Una persona ingenua potrebbe pensare che sia sufficiente credere nella resurrezione di Cristo (cfr. Lc. 16:30), ma Gesù palesò che senza una solida comprensione del Vecchio Testamento non sarebbe possibile capire il vero messaggio cristiano.

Secondo Gesù ci fu un crollo della fede tra i discepoli dopo la crocifissione proprio a causa della superficialità del loro studio del Vecchio Testamento:

"Ed egli disse loro: "sciocchi e tardi di cuore nel credere (fino in fondo) alla parola dei profeti! Non bisognava che il Cristo sopportasse queste sofferenze per entrare nella sua gloria? E cominciando da Mosè e da tutti i profeti spiegò loro in tutte le scritture ciò che si riferiva a lui" (Lc. 24:25-27).

Notate l'enfasi che Gesù pone sul fatto che tutto il Vecchio Testamento parli di lui, poiché lui sapeva che i suoi discepoli avevano letto o ascoltato il Vecchio Testamento, senza però averlo compreso a fondo e quindi senza credere veramente.
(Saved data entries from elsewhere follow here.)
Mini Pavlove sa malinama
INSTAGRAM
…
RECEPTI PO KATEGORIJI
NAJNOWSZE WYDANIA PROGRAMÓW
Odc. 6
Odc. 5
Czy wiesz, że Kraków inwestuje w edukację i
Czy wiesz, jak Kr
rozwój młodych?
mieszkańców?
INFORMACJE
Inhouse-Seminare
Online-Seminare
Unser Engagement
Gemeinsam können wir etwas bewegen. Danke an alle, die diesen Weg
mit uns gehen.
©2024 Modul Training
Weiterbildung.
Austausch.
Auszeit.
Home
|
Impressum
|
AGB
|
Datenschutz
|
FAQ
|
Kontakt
Per coltivare la fede non serve solo leggere la parola di Dio, ma bisogna anche cercare di comprenderla fino in fondo. Gli Ebrei leggevano fanaticamente il Vecchio Testamento (Atti 15:21), ma poiché non vollero comprendere i riferimenti a Gesù e al Vangelo, essi non credettero davvero, e Gesù gli disse:

"Se credeste infatti a Mosè, credereste anche a me, perché di me egli ha scritto. Ma se non credete ai suoi scritti, come potete credere alle mie parole?" (Giov. 5:46,47).
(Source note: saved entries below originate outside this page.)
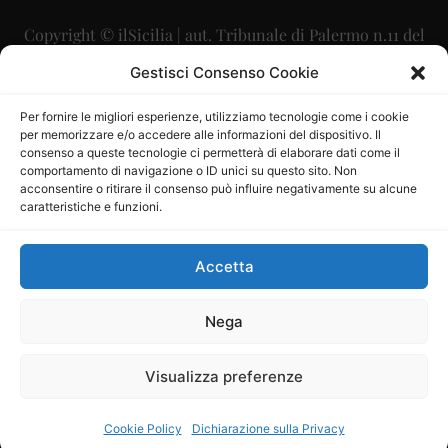
Copyright © ilSicilia | aut. Tribunale di Palermo n.11 del
29/09/2015
Gestisci Consenso Cookie
Editore: Mercurio Comunicazione Soc. Coop. A.R.L.
Per fornire le migliori esperienze, utilizziamo tecnologie come i cookie
per memorizzare e/o accedere alle informazioni del dispositivo. Il
Direttore Editoriale: Maurizio Scaglione
consenso a queste tecnologie ci permetterà di elaborare dati come il
comportamento di navigazione o ID unici su questo sito. Non
Direttore Responsabile: Maria Calabrese
acconsentire o ritirare il consenso può influire negativamente su alcune
caratteristiche e funzioni.
p.zza Sant’Oliva, 9 – 90141 – Palermo – 091335557
P.IVA: 06334930820
Accetta
Mercurio Comunicazione Società Cooperativa a r.l. è
iscritta al Registro degli Operatori di Comunicazione al
Nega
numero 26988
Visualizza preferenze
Sito gestito da
La Digitale srl
–
info@ladigitale.it
Cookie Policy
Dichiarazione sulla Privacy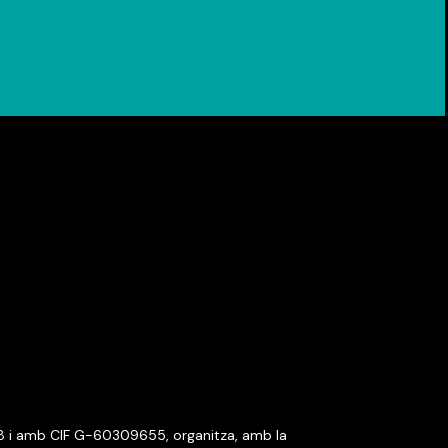
38 i amb CIF G-60309655, organitza, amb la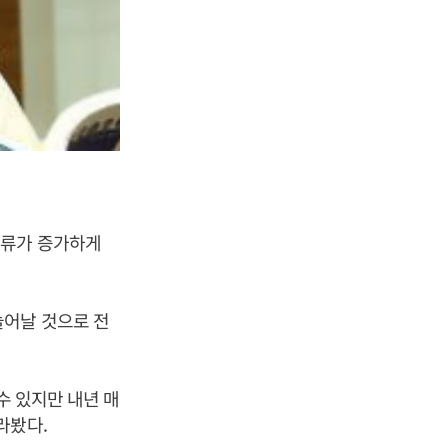
종류가 증가하게
늘어날 것으로 전
수 있지만 내년 매
라봤다.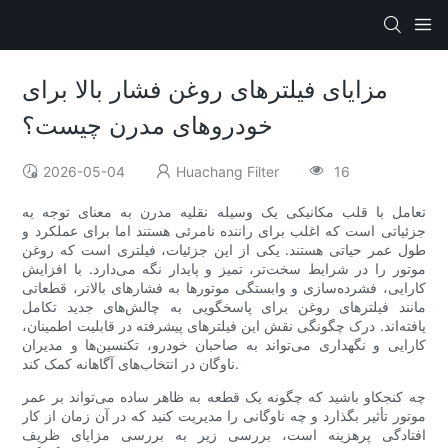
مزایای فیلترهای روغن فشار بالا برای
خودروهای مدرن چیست؟
2026-05-04
Huachang Filter
16
تعامل با قلب مکانیکی یک وسیله نقلیه مدرن به معنای توجه به
جزئیاتی است که اغلب برای راننده نامرئی هستند اما برای عملکرد و
طول عمر حیاتی هستند. یکی از این جزئیات، فیلتری است که روغن
موتور را در شرایط سخت‌تر، تمیز و پایدار نگه می‌دارد. با افزایش
کارایی، فشرده‌سازی و وابستگی موتورها به فشارهای بالاتر، قطعاتی
مانند فیلترهای روغن برای پاسخگویی به چالش‌های جدید تکامل
یافته‌اند. درک چگونگی نقش این فیلترهای پیشرفته در قابلیت اطمینان،
کارایی و نگهداری می‌تواند به صاحبان خودرو، تکنسین‌ها و مدیران
ناوگان در انتخاب‌های آگاهانه کمک کند.
چه کنجکاو باشید که چگونه یک قطعه به ظاهر ساده می‌تواند بر عمر
موتور تأثیر بگذارد و چه ناوگانی را مدیریت کنید که در آن زمان از کار
افتادگی پرهزینه است، بررسی زیر به بررسی مزایای ظریف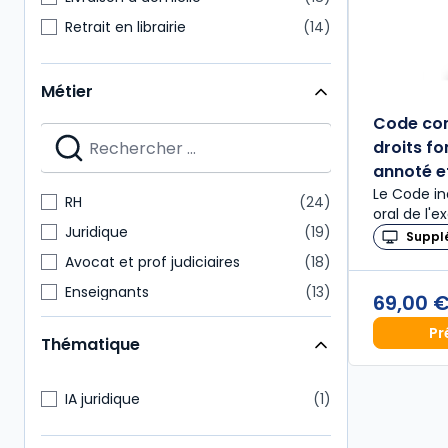
Retrait en librairie
14
Métier
Code con
droits f
annoté e
Le Code in
RH
24
oral de l'
Juridique
19
Suppl
Avocat et prof judiciaires
18
Enseignants
13
69,00 
Administratif et financier
12
Pr
Thématique
Étudiants
12
Paie
11
IA juridique
1
Expert-comptable
10
Commissaire aux comptes
9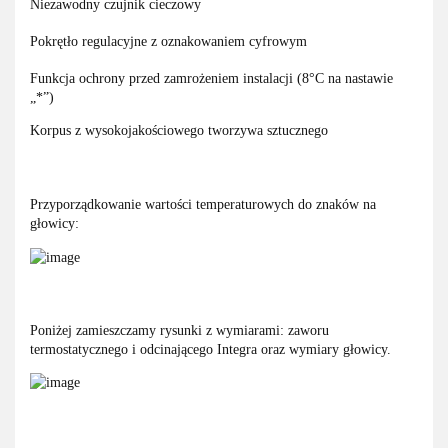
Niezawodny czujnik cieczowy
Pokrętło regulacyjne z oznakowaniem cyfrowym
Funkcja ochrony przed zamrożeniem instalacji (8°C na nastawie
„*”)
Korpus z wysokojakościowego tworzywa sztucznego
Przyporządkowanie wartości temperaturowych do znaków na
głowicy:
Poniżej zamieszczamy rysunki z wymiarami: zaworu
termostatycznego i odcinającego Integra oraz wymiary głowicy.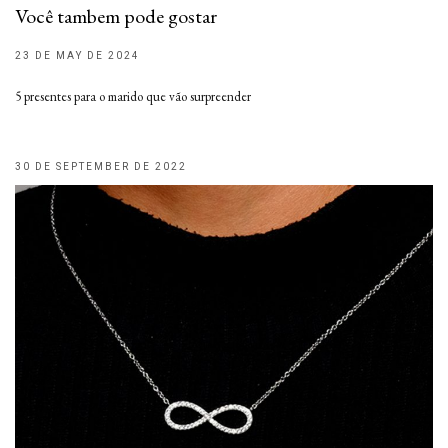
Você tambem pode gostar
23 DE MAY DE 2024
5 presentes para o marido que vão surpreender
30 DE SEPTEMBER DE 2022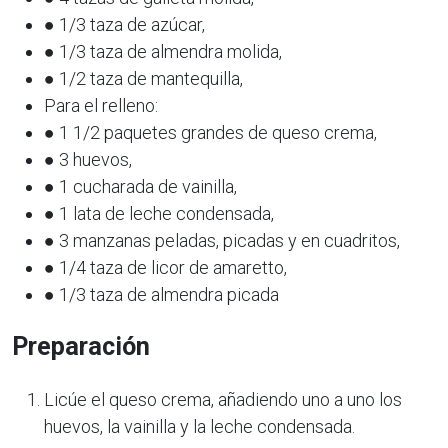
● 1/3 taza de azúcar,
● 1/3 taza de almendra molida,
● 1/2 taza de mantequilla,
Para el relleno:
● 1 1/2 paquetes grandes de queso crema,
● 3 huevos,
● 1 cucharada de vainilla,
● 1 lata de leche condensada,
● 3 manzanas peladas, picadas y en cuadritos,
● 1/4 taza de licor de amaretto,
● 1/3 taza de almendra picada
Preparación
Licúe el queso crema, añadiendo uno a uno los
huevos, la vainilla y la leche condensada.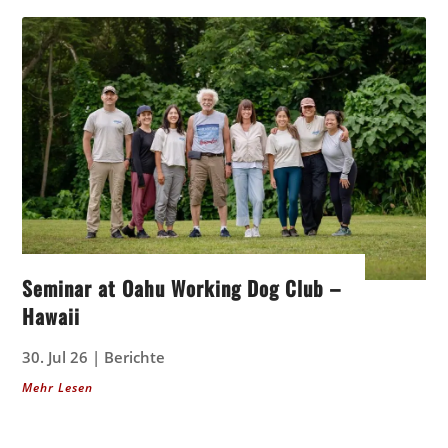
Seminar at Oahu Working Dog Club –
Hawaii
30. Jul 26
|
Berichte
Mehr Lesen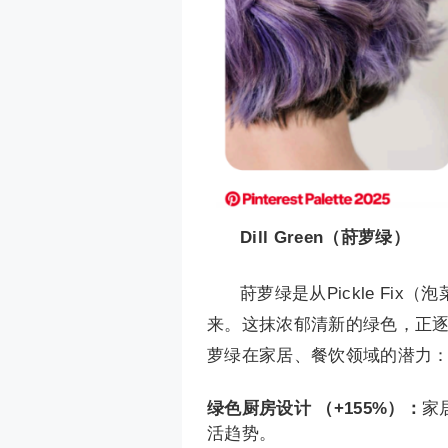
Dill Green（莳萝绿）
莳萝绿是从Pickle Fix
来。这抹浓郁清新的绿色，正
萝绿在家居、餐饮领域的潜力
绿色厨房设计 （+155%）：
家
活趋势。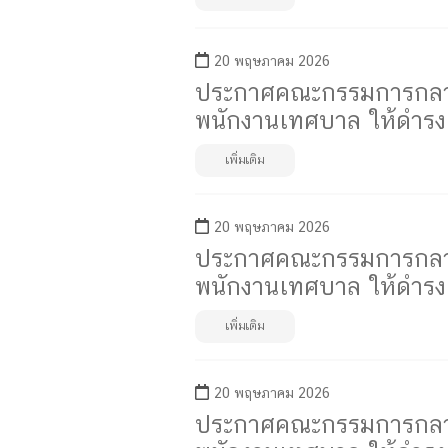
20 พฤษภาคม 2026
ประกาศคณะกรรมการกลางพน
พนักงานเทศบาล ให้ดำรงตำ
เพิ่มเติม
20 พฤษภาคม 2026
ประกาศคณะกรรมการกลางพน
พนักงานเทศบาล ให้ดำรงตำ
เพิ่มเติม
20 พฤษภาคม 2026
ประกาศคณะกรรมการกลางพน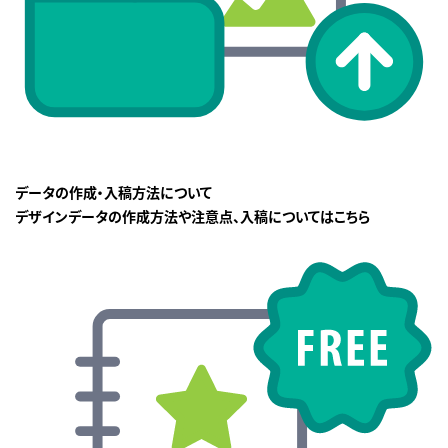
データの作成・入稿方法について
デザインデータの作成方法や注意点、入稿についてはこちら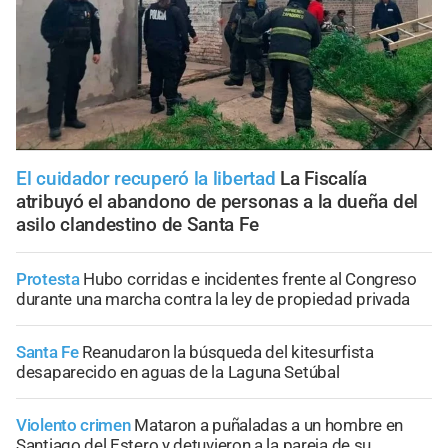
El cuidador recuperó la libertad
La Fiscalía
atribuyó el abandono de personas a la dueña del
asilo clandestino de Santa Fe
Protesta
Hubo corridas e incidentes frente al Congreso
durante una marcha contra la ley de propiedad privada
Santa Fe
Reanudaron la búsqueda del kitesurfista
desaparecido en aguas de la Laguna Setúbal
Violento crimen
Mataron a puñaladas a un hombre en
Santiago del Estero y detuvieron a la pareja de su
Nonostante la loro scrupolosa lettura, essi non videro il vero messaggio di Gesù, benchè si ritenessero destinati alla salvezza. Gesù dovette dirgli:

"Voi esaminate le scritture (scrupolosamente - cfr. Atti 17:11); credendo di avere in esse la vita eterna. Ebbene sono proprio esse che mi rendono testimonianza" (Giov. 5:39).
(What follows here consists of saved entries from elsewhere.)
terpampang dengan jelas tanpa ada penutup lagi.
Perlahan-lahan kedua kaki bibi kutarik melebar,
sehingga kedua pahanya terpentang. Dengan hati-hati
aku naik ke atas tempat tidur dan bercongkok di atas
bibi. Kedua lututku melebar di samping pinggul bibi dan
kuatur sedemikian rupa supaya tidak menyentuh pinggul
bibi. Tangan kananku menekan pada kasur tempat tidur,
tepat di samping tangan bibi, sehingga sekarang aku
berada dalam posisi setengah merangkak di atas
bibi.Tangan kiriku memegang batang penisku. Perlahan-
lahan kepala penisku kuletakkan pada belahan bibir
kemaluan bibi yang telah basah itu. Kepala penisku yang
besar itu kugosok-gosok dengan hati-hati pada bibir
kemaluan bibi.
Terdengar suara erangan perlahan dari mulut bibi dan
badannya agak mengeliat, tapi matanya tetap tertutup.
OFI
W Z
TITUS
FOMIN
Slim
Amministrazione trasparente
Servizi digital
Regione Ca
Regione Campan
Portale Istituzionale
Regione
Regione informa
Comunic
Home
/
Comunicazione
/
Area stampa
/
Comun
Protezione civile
Lo stesso discorso può essere valido per chi conosce a grandi linee gli avvenimenti e gli insegnamenti del Vecchio Testamento raggiungendo alla fine solo una conoscenza frammentaria e superficiale. Per lui il meraviglioso messaggio di Cristo e del Vangelo del regno di Dio è ancora lontano. In questo studio ci proponiamo di aiutare queste persone ad uscire da questa posizione mostrando l’autentico contenuto delle promesse più rilevanti del Vecchio Testamento:

- Nel giardino dell'Eden

- A Noè

- Ad Abramo

- A Davide

Tali promesse vengono trattate nei primi cinque libri della Bibbia (Genesi-Deuteronomio) scritti da Mosè e nei libri dei profeti del Vecchio Testamento. Tutti i temi del Vangelo cristiano sono già presenti in questi testi. Paolo affermava che la sua predicazione del vangelo non era "null’altro se non quello che i profeti e Mosè dichiararono che doveva accadere, che cioè il Cristo sarebbe morto e che, primo tra i risorti da morte, avrebbe annunziato la luce al popolo" (Atti 26:22,23) e nei suoi ultimi giorni insistette sullo stesso tema: "egli (Paolo) espose loro accuratamente, rendendo la sua testimonianza, il regno di Dio..in base alla legge di Mosè e ai Profeti, dal mattino alla sera" (Atti 28:23).

La speranza di Paolo fu la luce gloriosa che rischiarò la fine del tunnel della sua vita e la speranza di questo sublime cristiano dovrebbe essere anche la nostra speranza, quella di ogni vero cristiano. Incentivati da questa luce, possiamo ora "esaminare le Scritture".